● **Task goal**
Pictures aside, write out the data exactly as it reads.

● **Provided records**

============================================================

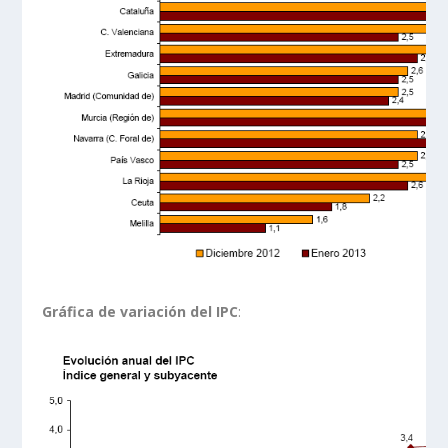
Gráfica de variación del IPC
:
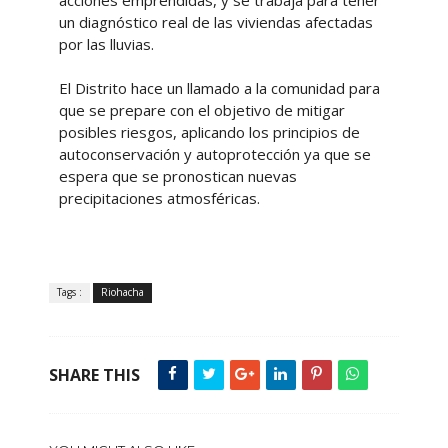
acciones emprendidas, y se trabaja para tener
un diagnóstico real de las viviendas afectadas
por las lluvias.
El Distrito hace un llamado a la comunidad para
que se prepare con el objetivo de mitigar
posibles riesgos, aplicando los principios de
autoconservación y autoprotección ya que se
espera que se pronostican nuevas
precipitaciones atmosféricas.
Tags :
Riohacha
SHARE THIS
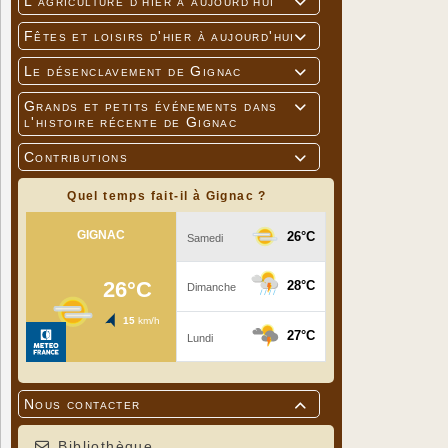
L'agriculture d'hier à aujourd'hui

Fêtes et loisirs d'hier à aujourd'hui

Le désenclavement de Gignac

Grands et petits événements dans

l'histoire récente de Gignac
Contributions

Quel temps fait-il à Gignac ?
Nous contacter

Bibliothèque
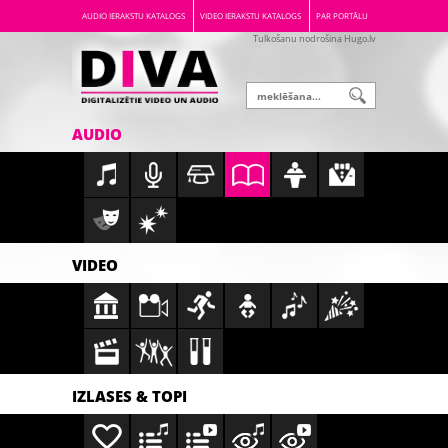
AUDIO IERAKSTU KATALOGS
VIDEO IERAKSTU KATALOGS
PAR PORTĀLU
Tulkošanu nodrošina Hugo.lv
AUDIO
VIDEO
IZLASES & TOPI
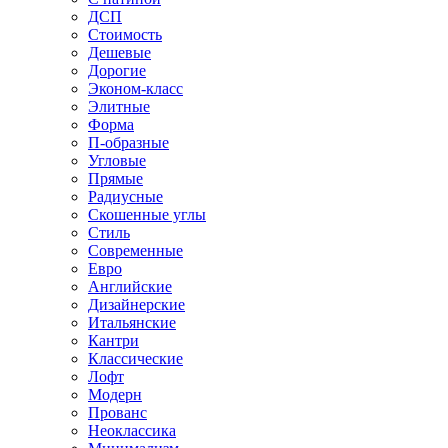
ДСП
Стоимость
Дешевые
Дорогие
Эконом-класс
Элитные
Форма
П-образные
Угловые
Прямые
Радиусные
Скошенные углы
Стиль
Современные
Евро
Английские
Дизайнерские
Итальянские
Кантри
Классические
Лофт
Модерн
Прованс
Неоклассика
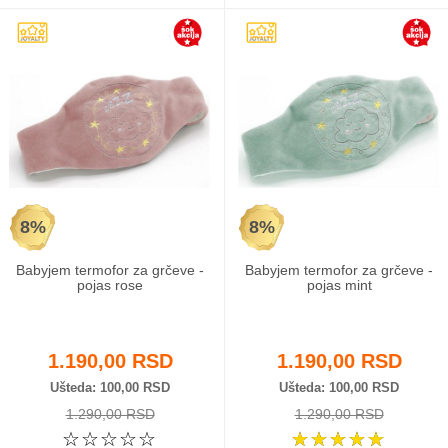
8%
8%
Babyjem termofor za grčeve -
Babyjem termofor za grčeve -
pojas rose
pojas mint
1.190,00 RSD
1.190,00 RSD
Ušteda
100,00 RSD
Ušteda
100,00 RSD
1.290,00 RSD
1.290,00 RSD
☆
☆
☆
☆
☆
☆
☆
☆
☆
☆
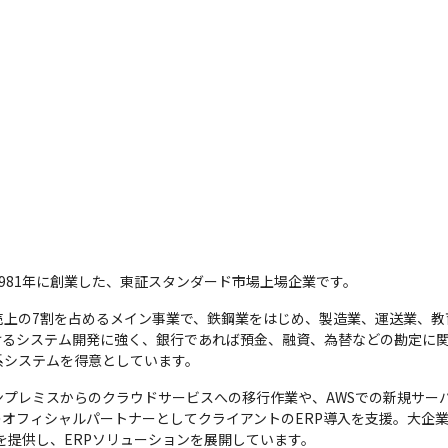
981年に創業した、東証スタンダード市場上場企業です。
売上の7割を占めるメイン事業で、鉄鋼業をはじめ、製造業、運送業、教
けるシステム開発に強く、銀行であれば預金、融資、為替などの勘定に
系システムを得意としています。
プレミスからのクラウドサービスへの移行作業や、AWSでの新規サーバ
のオフィシャルパートナーとしてクライアントのERP導入を支援。大企業向
ame』を提供し、ERPソリューションを展開しています。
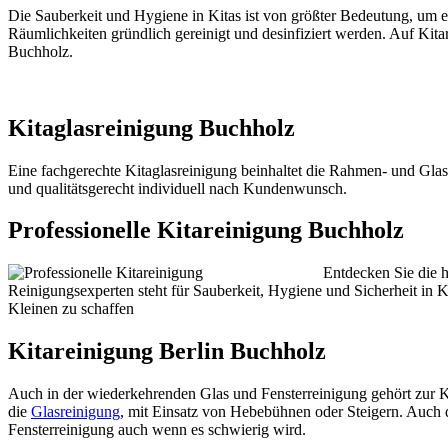
Die Sauberkeit und Hygiene in Kitas ist von größter Bedeutung, um ei
Räumlichkeiten gründlich gereinigt und desinfiziert werden. Auf Kitare
Buchholz.
Kitaglasreinigung Buchholz
Eine fachgerechte Kitaglasreinigung beinhaltet die Rahmen- und Glasr
und qualitätsgerecht individuell nach Kundenwunsch.
Professionelle Kitareinigung Buchholz
Entdecken Sie die 
Reinigungsexperten steht für Sauberkeit, Hygiene und Sicherheit in K
Kleinen zu schaffen
Kitareinigung Berlin Buchholz
Auch in der wiederkehrenden Glas und Fensterreinigung gehört zur K
die
Glasreinigung
, mit Einsatz von Hebebühnen oder Steigern. Auch de
Fensterreinigung auch wenn es schwierig wird.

============================================================

● **Result of this task**
Gráfica de variación del IPC
:
acciones emprendidas, y se trabaja para tener
un diagnóstico real de las viviendas afectadas
por las lluvias.
El Distrito hace un llamado a la comunidad para
que se prepare con el objetivo de mitigar
posibles riesgos, aplicando los principios de
autoconservación y autoprotección ya que se
espera que se pronostican nuevas
precipitaciones atmosféricas.
Tags :
Riohacha
SHARE THIS
L'agriculture d'hier à aujourd'hui

Fêtes et loisirs d'hier à aujourd'hui

Le désenclavement de Gignac

Grands et petits événements dans

l'histoire récente de Gignac
Contributions

Quel temps fait-il à Gignac ?
Nous contacter

Bibliothèque
AUDIO IERAKSTU KATALOGS
VIDEO IERAKSTU KATALOGS
PAR PORTĀLU
Tulkošanu nodrošina Hugo.lv
AUDIO
VIDEO
IZLASES & TOPI
ДСП
Стоимость
Дешевые
Дорогие
Эконом-класс
Элитные
Форма
П-образные
Угловые
Прямые
Радиусные
Скошенные углы
Стиль
Современные
Евро
Английские
Дизайнерские
Итальянские
Кантри
Классические
Лофт
Модерн
Прованс
Неоклассика
8%
8%
Babyjem termofor za grčeve -
Babyjem termofor za grčeve -
pojas rose
pojas mint
1.190,00 RSD
1.190,00 RSD
Ušteda
100,00 RSD
Ušteda
100,00 RSD
1.290,00 RSD
1.290,00 RSD
☆
☆
☆
☆
☆
☆
☆
☆
☆
☆
981年に創業した、東証スタンダード市場上場企業です。
売上の7割を占めるメイン事業で、鉄鋼業をはじめ、製造業、運送業、教
けるシステム開発に強く、銀行であれば預金、融資、為替などの勘定に
系システムを得意としています。
プレミスからのクラウドサービスへの移行作業や、AWSでの新規サーバ
のオフィシャルパートナーとしてクライアントのERP導入を支援。大企業向
ame』を提供し、ERPソリューションを展開しています。
Die Sauberkeit und Hygiene in Kitas ist von größter Bedeutung, um ei
Räumlichkeiten gründlich gereinigt und desinfiziert werden. Auf Kitare
Buchholz.
Kitaglasreinigung Buchholz
Eine fachgerechte Kitaglasreinigung beinhaltet die Rahmen- und Glasr
und qualitätsgerecht individuell nach Kundenwunsch.
Professionelle Kitareinigung Buchholz
Entdecken Sie die 
Reinigungsexperten steht für Sauberkeit, Hygiene und Sicherheit in K
Kleinen zu schaffen
Kitareinigung Berlin Buchholz
Auch in der wiederkehrenden Glas und Fensterreinigung gehört zur K
die
Glasreinigung
, mit Einsatz von Hebebühnen oder Steigern. Auch de
Fensterreinigung auch wenn es schwierig wird.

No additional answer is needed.